Ultimately, you control the trade-off: pick the APY you want, with the risk you're comfortable managing.

Bonus: Airdrop Angle

Syrup currently has its own token. Maple distributes Drips rewards on Ethereum, but there is no guarantee these extend to Solana. The real upside today comes from Jupiter's $2M+ incentives, which reward early users of Lend and Multiply. Future recognition from either Syrup or Jupiter is speculative, but possible.

Risk Rating: ★☆☆☆☆ (1/5 — With Low Leverage)

Risk Rating: ★★★☆☆ (3/5 — With Higher Leverage)

  • Pros: Transparent UI, strong incentives, sustainable base yield, risk-adjustable leverage.
  • Cons: Leverage introduces liquidation exposure, Maple lending carries credit risk, incentives will taper.
Bottom Line: SyrupUSDC looping on Jupiter is one of the clearest ways to earn double-digit stablecoin yields in Solana DeFi. The UI gives full control over leverage and risk, making it accessible whether you want a safe 10–20% return or are comfortable pushing toward higher APYs during the incentive window.

Here is a step-by-step tutorial:


Cryptonary's take

Yield farming is a balancing act between risk and reward. Protocol design and incentive structures determine how durable those returns are, while market volatility and protocol risk are unavoidable parts of the game.

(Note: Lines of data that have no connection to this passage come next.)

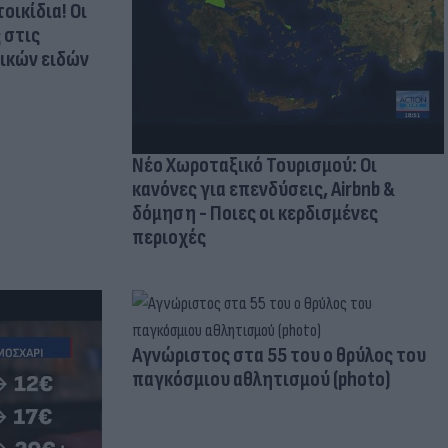
οικίδια! Οι
 στις
τικών ειδών
Νέο Χωροταξικό Τουρισμού: Οι
κανόνες για επενδύσεις, Airbnb &
δόμηση - Ποιες οι κερδισμένες
περιοχές
Aγνώριστος στα 55 του ο θρύλος του
παγκόσμιου αθλητισμού (photo)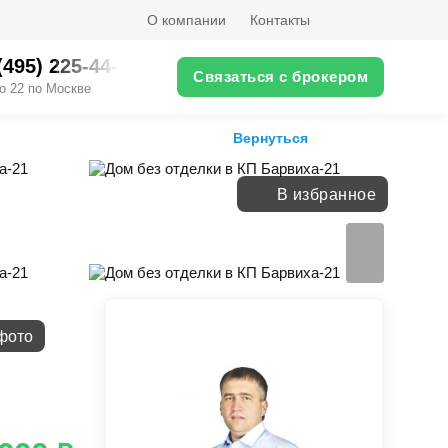
О компании
Контакты
(495) 225-44-XX
Связаться с брокером
о 22 по Москве
Вернуться
В избранное
фото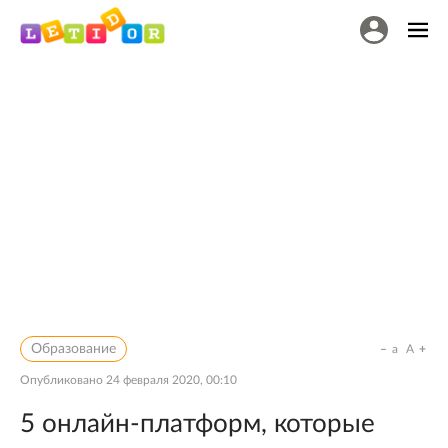
Образование
a
A
Опубликовано
24 февраля 2020, 00:10
5 онлайн-платформ, которые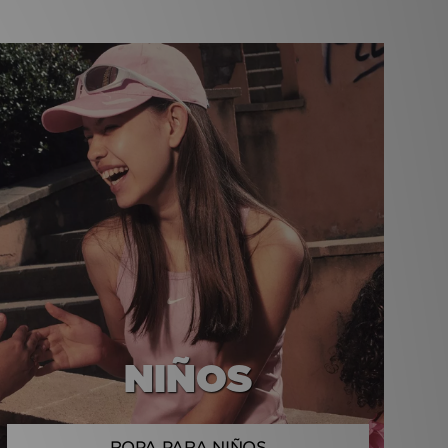
NIÑOS
ROPA PARA NIÑOS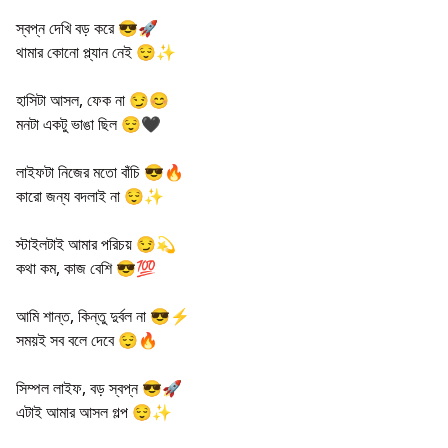
স্বপ্ন দেখি বড় করে 😎🚀
থামার কোনো প্ল্যান নেই 😌✨
হাসিটা আসল, ফেক না 😏😊
মনটা একটু ভাঙা ছিল 😌🖤
লাইফটা নিজের মতো বাঁচি 😎🔥
কারো জন্য বদলাই না 😌✨
স্টাইলটাই আমার পরিচয় 😏💫
কথা কম, কাজ বেশি 😎💯
আমি শান্ত, কিন্তু দুর্বল না 😎⚡
সময়ই সব বলে দেবে 😌🔥
সিম্পল লাইফ, বড় স্বপ্ন 😎🚀
এটাই আমার আসল গল্প 😌✨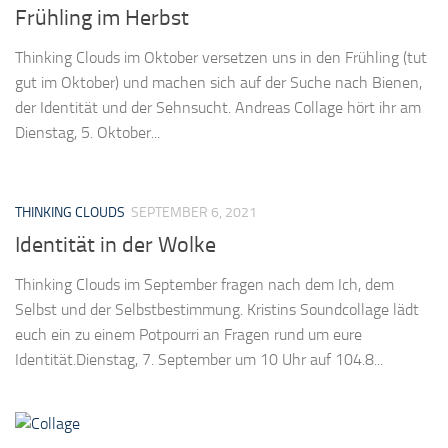
Frühling im Herbst
Thinking Clouds im Oktober versetzen uns in den Frühling (tut
gut im Oktober) und machen sich auf der Suche nach Bienen,
der Identität und der Sehnsucht. Andreas Collage hört ihr am
Dienstag, 5. Oktober...
THINKING CLOUDS
SEPTEMBER 6, 2021
Identität in der Wolke
Thinking Clouds im September fragen nach dem Ich, dem
Selbst und der Selbstbestimmung. Kristins Soundcollage lädt
euch ein zu einem Potpourri an Fragen rund um eure
Identität.Dienstag, 7. September um 10 Uhr auf 104.8...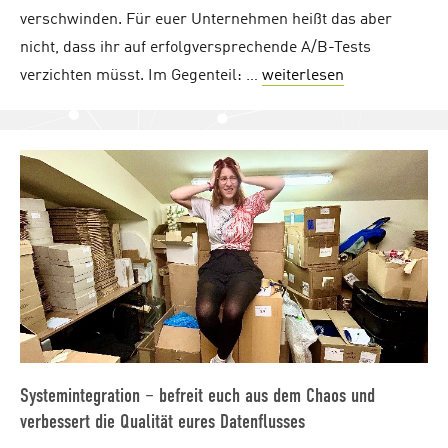
verschwinden. Für euer Unternehmen heißt das aber
nicht, dass ihr auf erfolgversprechende A/B-Tests
verzichten müsst. Im Gegenteil: …
weiterlesen
"Google Optimi
Systemintegration – befreit euch aus dem Chaos und
verbessert die Qualität eures Datenflusses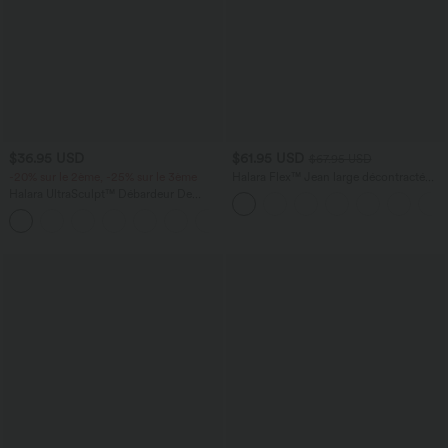
$36.95 USD
$61.95 USD
$67.95 USD
-20% sur le 2ème, -25% sur le 3ème
Halara Flex™ Jean large décontracté
taille haute gainant avec poches
Halara UltraSculpt™ Débardeur De
Course à Col en U Dos Nu Ourlet
+11
Incurvé Croisé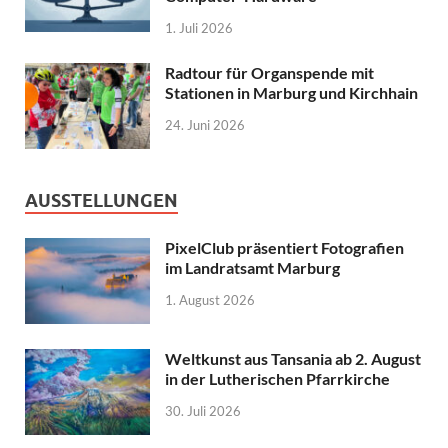
1. Juli 2026
Radtour für Organspende mit
Stationen in Marburg und Kirchhain
24. Juni 2026
AUSSTELLUNGEN
PixelClub präsentiert Fotografien
im Landratsamt Marburg
1. August 2026
Weltkunst aus Tansania ab 2. August
in der Lutherischen Pfarrkirche
30. Juli 2026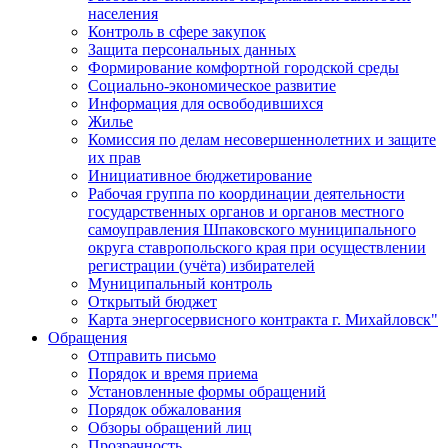
населения
Контроль в сфере закупок
Защита персональных данных
Формирование комфортной городской среды
Социально-экономическое развитие
Информация для освободившихся
Жилье
Комиссия по делам несовершеннолетних и защите
их прав
Инициативное бюджетирование
Рабочая группа по координации деятельности
государственных органов и органов местного
самоуправления Шпаковского муниципального
округа ставропольского края при осуществлении
регистрации (учёта) избирателей
Муниципальный контроль
Открытый бюджет
Карта энергосервисного контракта г. Михайловск"
Обращения
Отправить письмо
Порядок и время приема
Установленные формы обращений
Порядок обжалования
Обзоры обращений лиц
Прозрачность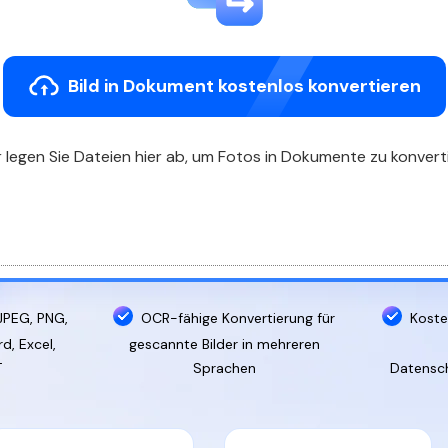
Alle Produkte ansehen
La
Alle PDF-Funktionen
To
Bild in Dokument kostenlos konvertieren
 legen Sie Dateien hier ab, um Fotos in Dokumente zu konvert
JPEG, PNG,
OCR-fähige Konvertierung für
Koste
rd, Excel,
gescannte Bilder in mehreren
T
Sprachen
Datensch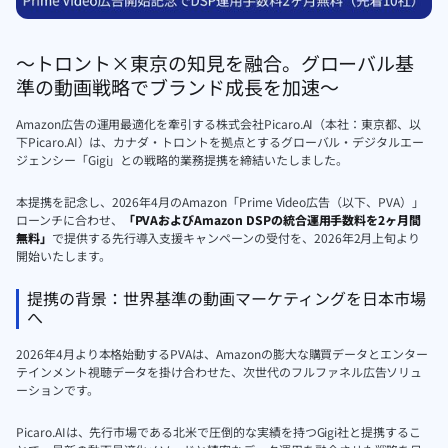
〜トロント×東京の知見を融合。グローバル基
準の動画戦略でブランド成長を加速〜
Amazon広告の運用最適化を牽引する株式会社Picaro.AI（本社：東京都、以
下Picaro.AI）は、カナダ・トロントを拠点とするグローバル・デジタルエー
ジェンシー「Gigi」との戦略的業務提携を締結いたしました。
本提携を記念し、2026年4月のAmazon「Prime Video広告（以下、PVA）」
ローンチに合わせ、
「PVAおよびAmazon DSPの統合運用手数料を2ヶ月間
無料」
で提供する先行導入支援キャンペーンの受付を、2026年2月上旬より
開始いたします。
提携の背景：世界基準の動画マーケティングを日本市場
へ
2026年4月より本格始動するPVAは、Amazonの膨大な購買データとエンター
テインメント視聴データを掛け合わせた、次世代のフルファネル広告ソリュ
ーションです。
Picaro.AIは、先行市場である北米で圧倒的な実績を持つGigi社と提携するこ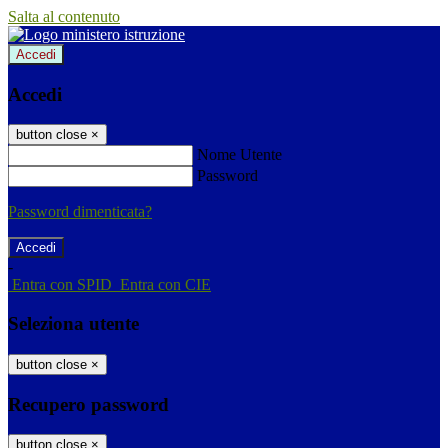
Salta al contenuto
Accedi
Accedi
button close
×
Nome Utente
Password
Password dimenticata?
-
Entra con SPID
Entra con CIE
Seleziona utente
button close
×
Recupero password
button close
×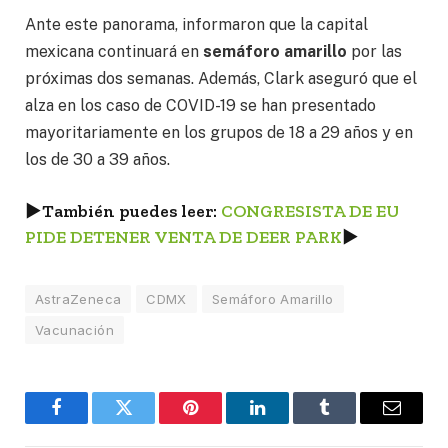
Ante este panorama, informaron que la capital
mexicana continuará en
semáforo amarillo
por las
próximas dos semanas. Además, Clark aseguró que el
alza en los caso de COVID-19 se han presentado
mayoritariamente en los grupos de 18 a 29 años y en
los de 30 a 39 años.
►
También puedes leer:
CONGRESISTA DE EU
PIDE DETENER VENTA DE DEER PARK
►
AstraZeneca
CDMX
Semáforo Amarillo
Vacunación
Facebook
Twitter
Pinterest
LinkedIn
Tumblr
Email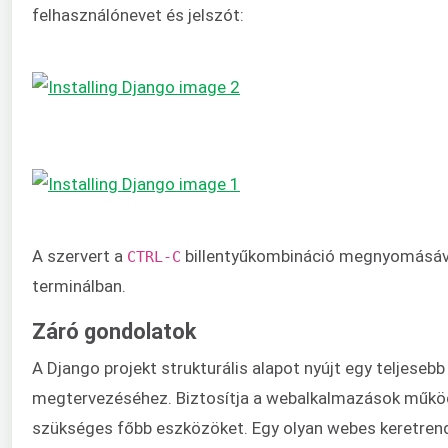
felhasználónevet és jelszót:
A szervert a
billentyűkombináció megnyomásával 
CTRL-C
terminálban.
Záró gondolatok
A Django projekt strukturális alapot nyújt egy teljeseb
megtervezéséhez. Biztosítja a webalkalmazások műk
szükséges főbb eszközöket. Egy olyan webes keretren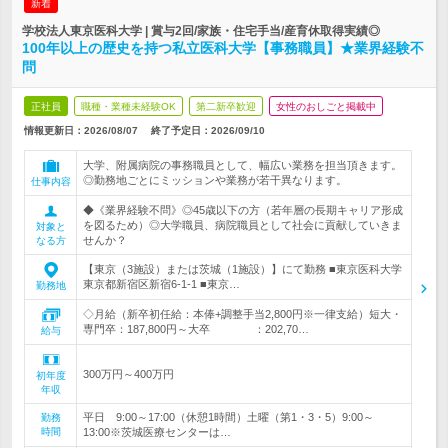
新着
学校法人東京医科大学 | 賞与2回/家族・住宅手当/産育休取得実績◎
100年以上の歴史を持つ私立医科大学【事務職員】★業界経験不
問
正社員
職種・業種未経験OK
第二新卒歓迎
女性のおしごと掲載中
情報更新日：2026/08/07
終了予定日：
2026/09/10
大学、附属病院の事務職員として、幅広い業務を担当頂きます。
◎勤務地ごとにミッションや業務が若干異なります。
仕事内容
◆《業界経験不問》◎45歳以下の方（若年層の長期キャリア形成
を図るため）◎大学職員、病院職員として社会に貢献していきま
対象と
せんか？
なる方
【東京（3施設）または茨城（1施設）】にて勤務 ■東京医科大学
東京都新宿区新宿6-1-1 ■東京…
勤務地
◇月給（新卒初任給：本俸+調整手当2,800円※一律支給）短大・
専門卒：187,800円～大卒 ：202,70…
給与
300万円～400万円
初年度
年収
平日 9:00～17:00（休憩1時間）土曜（第1・3・5）9:00～
勤務
時間
13:00※茨城医療センターは…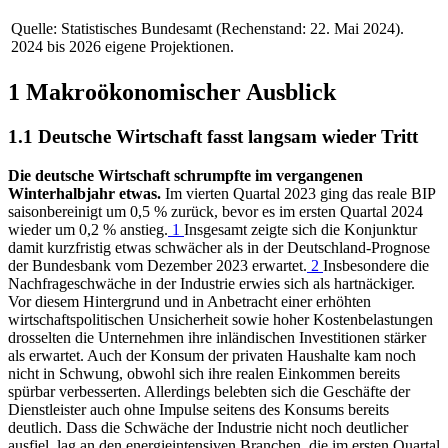
Quelle: Statistisches Bundesamt (Rechenstand: 22. Mai 2024).
2024 bis 2026 eigene Projektionen.
1 Makroökonomischer Ausblick
1.1 Deutsche Wirtschaft fasst langsam wieder Tritt
Die deutsche Wirtschaft schrumpfte im vergangenen
Winterhalbjahr etwas.
Im vierten Quartal 2023 ging das reale
BIP
saisonbereinigt um 0,5
% zurück, bevor es im ersten Quartal 2024
wieder um 0,2
% anstieg.
1
Insgesamt zeigte sich die Konjunktur
damit kurzfristig etwas schwächer als in der Deutschland-Prognose
der Bundesbank vom Dezember 2023 erwartet.
2
Insbesondere die
Nachfrageschwäche in der Industrie erwies sich als hartnäckiger.
Vor diesem Hintergrund und in Anbetracht einer erhöhten
wirtschaftspolitischen Unsicherheit sowie hoher Kostenbelastungen
drosselten die Unternehmen ihre inländischen Investitionen stärker
als erwartet. Auch der Konsum der privaten Haushalte kam noch
nicht in Schwung, obwohl sich ihre realen Einkommen bereits
spürbar verbesserten. Allerdings belebten sich die Geschäfte der
Dienstleister auch ohne Impulse seitens des Konsums bereits
deutlich. Dass die Schwäche der Industrie nicht noch deutlicher
ausfiel, lag an den energieintensiven Branchen, die im ersten Quartal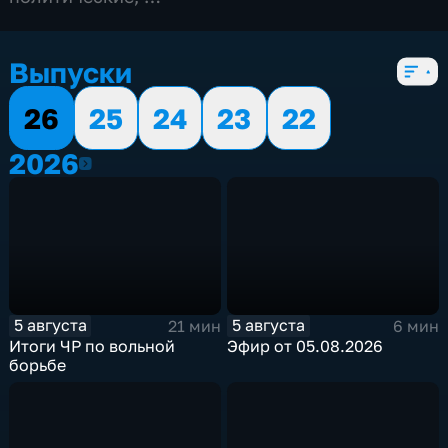
5 сезонов, 751 выпуск
Выпуски
26
25
24
23
22
2026
2026
5 августа
5 августа
21 мин
6 мин
Итоги ЧР по вольной
Эфир от 05.08.2026
борьбе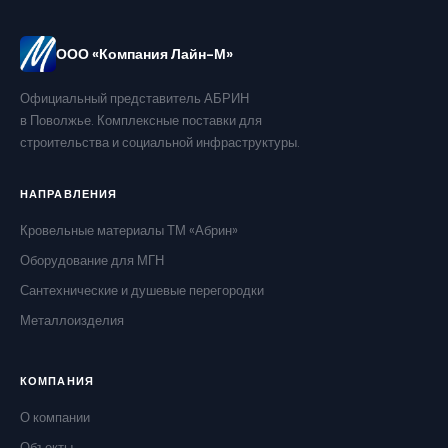
ООО «Компания Лайн-М»
Официальный представитель АБРИН
в Поволжье. Комплексные поставки для
строительства и социальной инфраструктуры.
НАПРАВЛЕНИЯ
Кровельные материалы ТМ «Абрин»
Оборудование для МГН
Сантехнические и душевые перегородки
Металлоизделия
КОМПАНИЯ
О компании
Объекты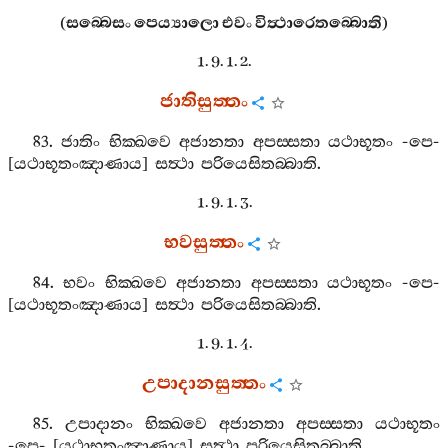
(
සබ‍්බෙසං
පෙය්‍යාලො
එවං
විත්‍ථාරෙතබ‍්බොති
)
1. 9. 1. 2.
ජාතිසුත‍්තං
83.
ජාතිං
භික‍්ඛවෙ
අජානතා
අපස‍්සතා
යථාභූතං
-
පෙ
-
[
යථාභූතංඤාණාය
]
සත්‍ථා
පරියෙසිතබ‍්බාති
.
1. 9. 1. 3.
භවසුත‍්තං
84.
භවං
භික‍්ඛවෙ
අජානතා
අපස‍්සතා
යථාභූතං
-
පෙ
-
[
යථාභූතංඤාණාය
]
සත්‍ථා
පරියෙසිතබ‍්බාති
.
1. 9. 1. 4.
උපාදානසුත‍්තං
85.
උපාදානං
භික‍්ඛවෙ
අජානතා
අපස‍්සතා
යථාභූතං
-
පෙ
- [
යථාභූතංඤාණාය
]
සත්‍ථා
පරියෙසිතබ‍්බාති
.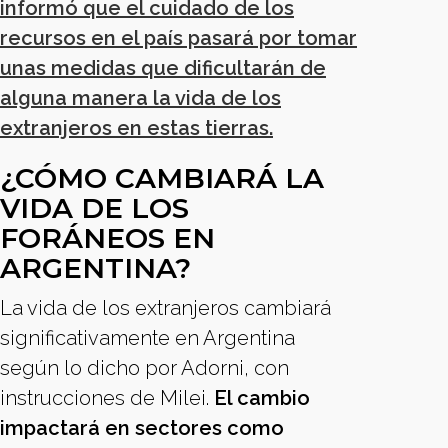
informó que el cuidado de los
recursos en el país pasará por tomar
unas medidas que dificultarán de
alguna manera la vida de los
extranjeros en estas tierras.
¿CÓMO CAMBIARÁ LA
VIDA DE LOS
FORÁNEOS EN
ARGENTINA?
La vida de los extranjeros cambiará
significativamente en Argentina
según lo dicho por Adorni, con
instrucciones de Milei.
El cambio
impactará en sectores como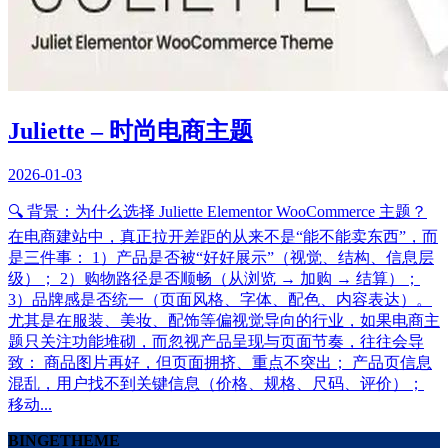
Juliette – 时尚电商主题
2026-01-03
🔍 背景：为什么选择 Juliette Elementor WooCommerce 主题？
在电商建站中，真正拉开差距的从来不是“能不能卖东西”，而
是三件事： 1）产品是否被“好好展示”（视觉、结构、信息层
级）； 2）购物路径是否顺畅（从浏览 → 加购 → 结算）；
3）品牌感是否统一（页面风格、字体、配色、内容表达）。
尤其是在服装、美妆、配饰等偏视觉导向的行业，如果电商主
题只关注功能堆砌，而忽视产品呈现与页面节奏，往往会导
致： 商品图片再好，但页面拥挤、重点不突出； 产品页信息
混乱，用户找不到关键信息（价格、规格、尺码、评价）；
移动...
BINGETHEME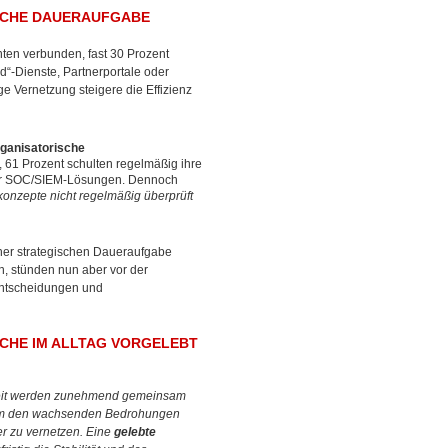
ISCHE DAUERAUFGABE
nten verbunden, fast 30 Prozent
ud“-Dienste, Partnerportale oder
ge Vernetzung steigere die Effizienz
rganisatorische
, 61 Prozent schulten regelmäßig ihre
 oder SOC/SIEM-Lösungen. Dennoch
konzepte nicht regelmäßig überprüft
einer strategischen Daueraufgabe
, stünden nun aber vor der
entscheidungen und
NCHE IM ALLTAG VORGELEBT
erheit werden zunehmend gemeinsam
 den wachsenden Bedrohungen
er zu vernetzen. Eine
gelebte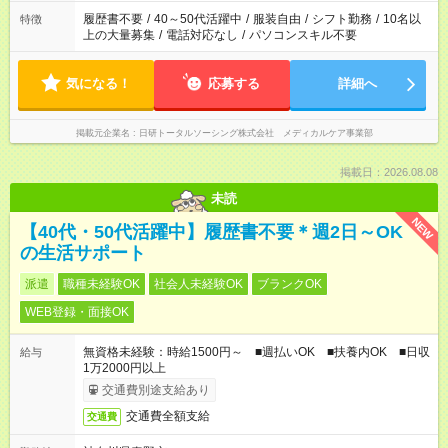
と、もう1つのお仕事の勤務時間が 合計で週40時間を超える場
履歴書不要
/
40～50代活躍中
/
服装自由
/
シフト勤務
/
10名以
特徴
合は応募できません。
上の大量募集
/
電話対応なし
/
パソコンスキル不要
気になる！
応募する
詳細へ
掲載元企業名
日研トータルソーシング株式会社 メディカルケア事業部
掲載日：2026.08.08
未読
NEW
【40代・50代活躍中】履歴書不要＊週2日～OK
の生活サポート
派遣
職種未経験OK
社会人未経験OK
ブランクOK
WEB登録・面接OK
無資格未経験：時給1500円～ ■週払いOK ■扶養内OK ■日収
給与
1万2000円以上
交通費別途支給あり
交通費全額支給
交通費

Think of it this way: your base lending APY or LP yield is the floor, and any airdrop allocation you eventually receive acts as a multiplier on that return. The precise value of an airdrop is never known in advance, but history shows that engaged participants are often rewarded far more than the standard APY would suggest.

Stablecoin vaults, concentrated LP ranges, leveraged asset looping, and lending markets all represent different roads to the same destination. Those who consistently seek out alpha and allocate capital with conviction are the ones who reap the greatest rewards over time. In DeFi, strategy, selectivity, and timing all separate the outperformers from the crowd.

The strongest strategies layer sustainable yield with potential airdrop exposure. Together, they can provide a steady income while positioning for what is often a significant payout in the future.

Happy farming!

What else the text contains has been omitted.